Dynamic cellular processes, such as cell migration and division, are powered by mechanical tension generated by the actomyosin cytoskeleton, where myosin molecular motors pull on actin filaments. To maintain proper mechanical tension, myosin dynamics is regulated by several factors, such as phosphorylation on the regulatory light chain. Mechanical tension is also proposed to regulate myosin dynamics. In vitro studies have shown that myosin detaches slower from F-actin under resisting load. However, it is unclear whether mechanical tension plays a role in regulating myosin dynamics in cells. In this work, we assess the role of mechanical tension in myosin turnover dynamics on stress fibers by conducting fluorescence recovery after photobleaching (FRAP) experiments.
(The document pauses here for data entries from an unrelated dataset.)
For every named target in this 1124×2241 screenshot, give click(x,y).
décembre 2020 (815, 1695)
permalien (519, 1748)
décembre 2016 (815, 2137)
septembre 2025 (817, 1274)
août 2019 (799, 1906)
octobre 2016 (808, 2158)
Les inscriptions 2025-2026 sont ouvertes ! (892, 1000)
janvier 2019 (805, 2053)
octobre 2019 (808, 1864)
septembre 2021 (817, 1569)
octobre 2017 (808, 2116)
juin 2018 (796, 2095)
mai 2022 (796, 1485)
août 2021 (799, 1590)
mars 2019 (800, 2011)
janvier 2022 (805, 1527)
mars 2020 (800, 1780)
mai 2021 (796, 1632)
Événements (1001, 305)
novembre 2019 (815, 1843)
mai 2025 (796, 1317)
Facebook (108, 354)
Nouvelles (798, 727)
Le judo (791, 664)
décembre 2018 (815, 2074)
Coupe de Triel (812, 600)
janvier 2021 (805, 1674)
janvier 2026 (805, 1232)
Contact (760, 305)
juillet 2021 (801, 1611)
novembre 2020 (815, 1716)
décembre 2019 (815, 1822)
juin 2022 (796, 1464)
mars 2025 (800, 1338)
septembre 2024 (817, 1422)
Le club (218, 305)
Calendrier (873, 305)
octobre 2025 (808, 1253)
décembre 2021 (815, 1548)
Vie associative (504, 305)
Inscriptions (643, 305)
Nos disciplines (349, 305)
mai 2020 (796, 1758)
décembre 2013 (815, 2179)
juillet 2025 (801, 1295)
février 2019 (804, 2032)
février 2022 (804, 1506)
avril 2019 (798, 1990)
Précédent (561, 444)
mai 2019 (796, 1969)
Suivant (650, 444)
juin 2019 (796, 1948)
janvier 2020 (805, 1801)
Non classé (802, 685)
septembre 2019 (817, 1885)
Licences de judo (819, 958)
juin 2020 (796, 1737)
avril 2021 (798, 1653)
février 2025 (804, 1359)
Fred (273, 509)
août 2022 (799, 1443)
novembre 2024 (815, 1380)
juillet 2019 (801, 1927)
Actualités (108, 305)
To perturb cellular tension, cells are treated with non-saturating levels of the Rho-kinase inhibitor Y27632, where the total traction force decreases while the overall actomyosin architecture is preserved. Consistent with past literature, myosin recovers much faster after photobleaching, which is thought to be due to an increase in diffusive myosin monomers. However, the recovery profile suggests a reaction-dominant process, suggesting that myosin dissociates faster due to decreased tension. Furthermore, super-resolution live-cell imaging revealed quasi-sarcomeric myosin bands on individual stress fibers recovering after photobleaching. Under normal levels of cellular tension, myosin always recovers on established myosin bands. In constrast, under reduced tension, myosin bands become more disordered and dynamic. This suggests that myosin turnover by monomers associating with or dissociating from an existing minifilament. The core of myosin bands is stable under tension, resulting in the immobile fraction in FRAP experiments. Upon tension reduction, these cores become mobile and can turn over. Together with experiments that directly modulates tension on stress fibers, such as stress fiber rupturing, our data sheds light on the role of mechanical tension regulating myosin dynamics.